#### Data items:
+ + + + +

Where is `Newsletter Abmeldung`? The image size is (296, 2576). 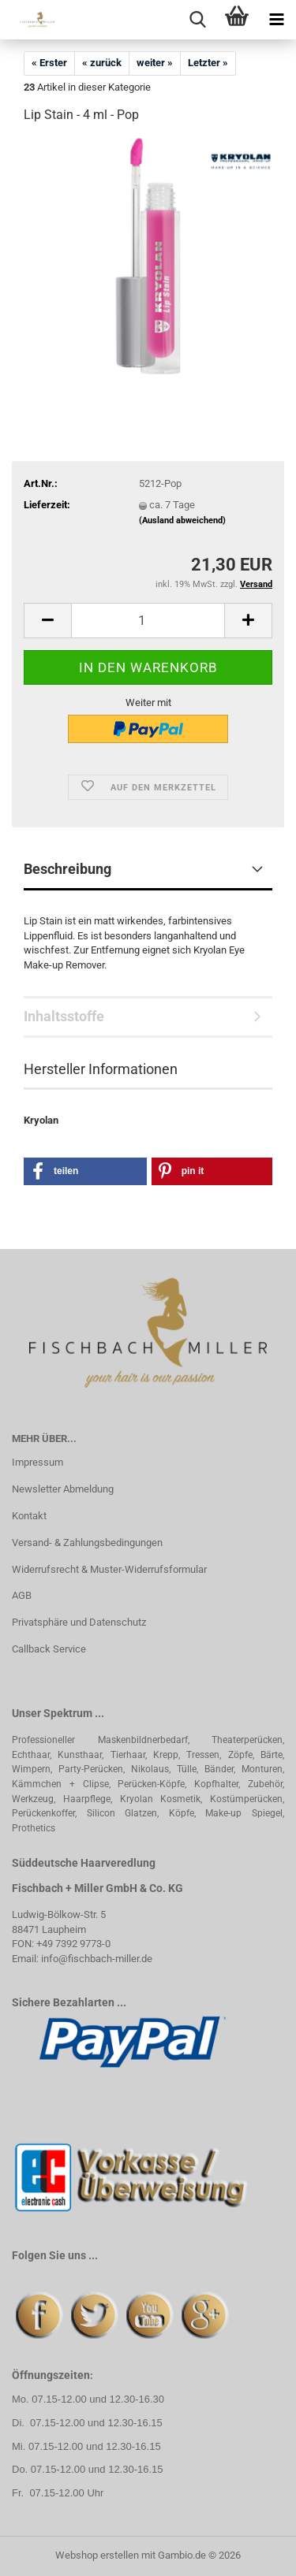
Newsletter Abmeldung is located at coordinates (63, 1489).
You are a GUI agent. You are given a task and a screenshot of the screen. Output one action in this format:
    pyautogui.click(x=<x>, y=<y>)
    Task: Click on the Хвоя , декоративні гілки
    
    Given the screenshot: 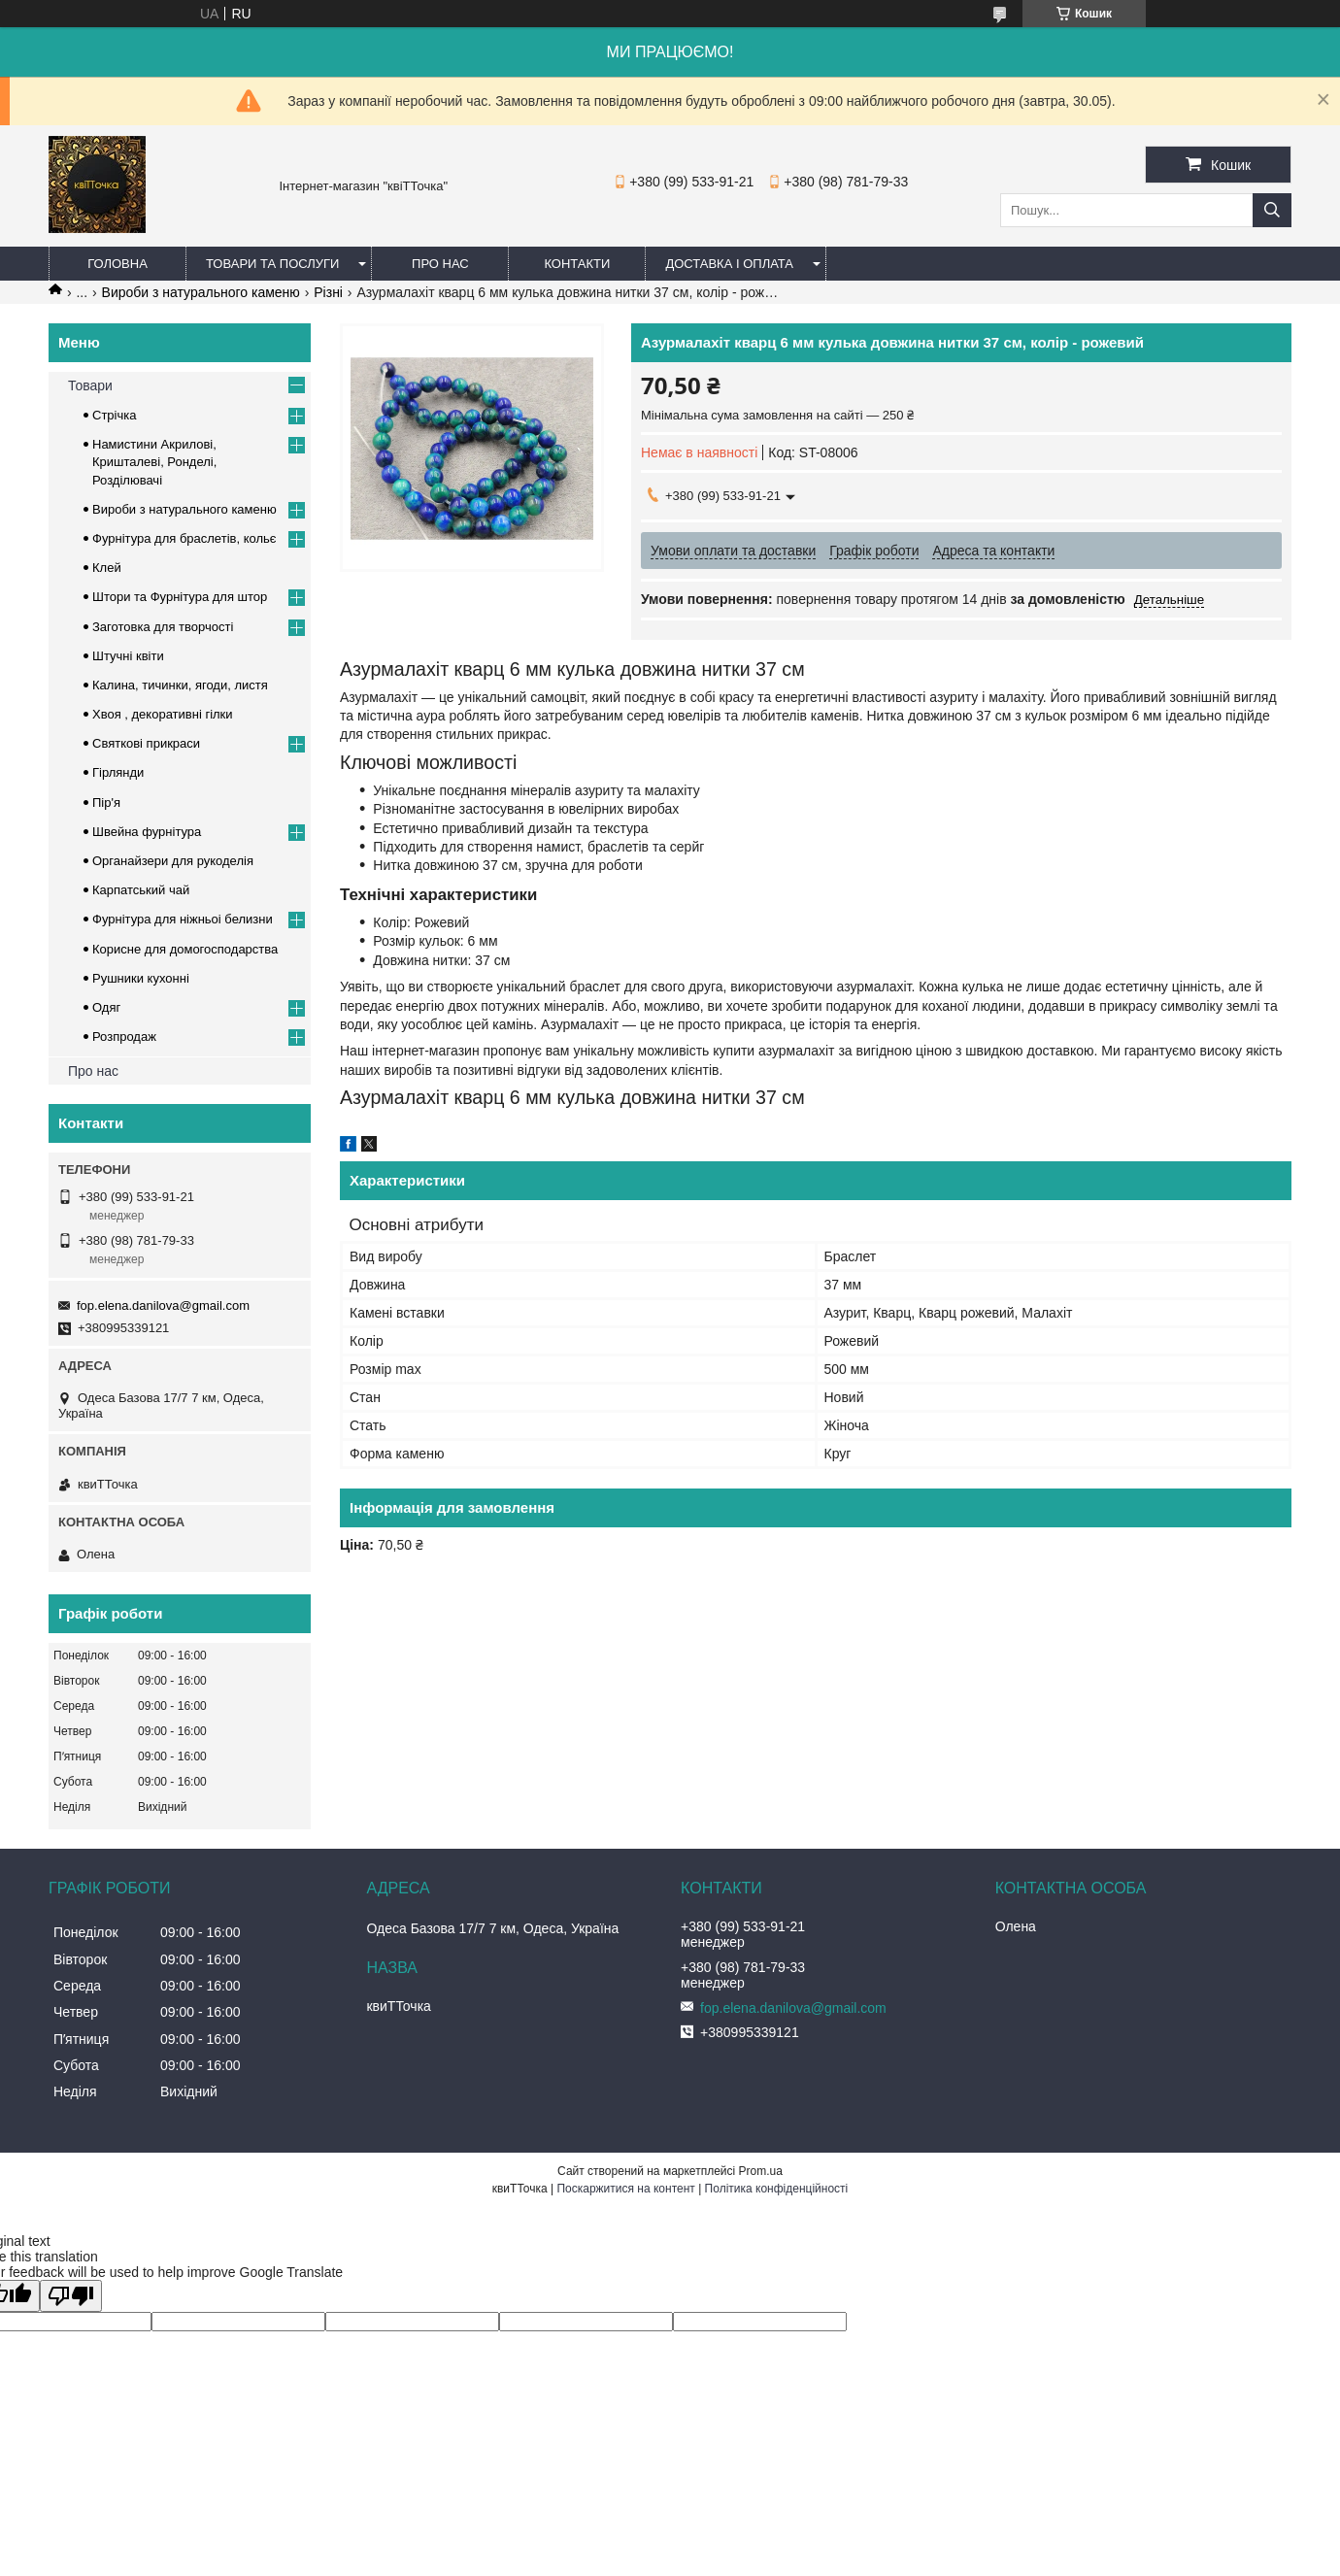 What is the action you would take?
    pyautogui.click(x=162, y=714)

+ + + + +

#### Assignment:
In the data above, please extract the lines from the first one through the line with "Task: Click on", exactly, and keep pictures out.

#### Completed task:
Where is `Newsletter Abmeldung`? The image size is (296, 2576). 
Newsletter Abmeldung is located at coordinates (63, 1489).
You are a GUI agent. You are given a task and a screenshot of the screen. Output one action in this format:
    pyautogui.click(x=<x>, y=<y>)
    Task: Click on the Хвоя , декоративні гілки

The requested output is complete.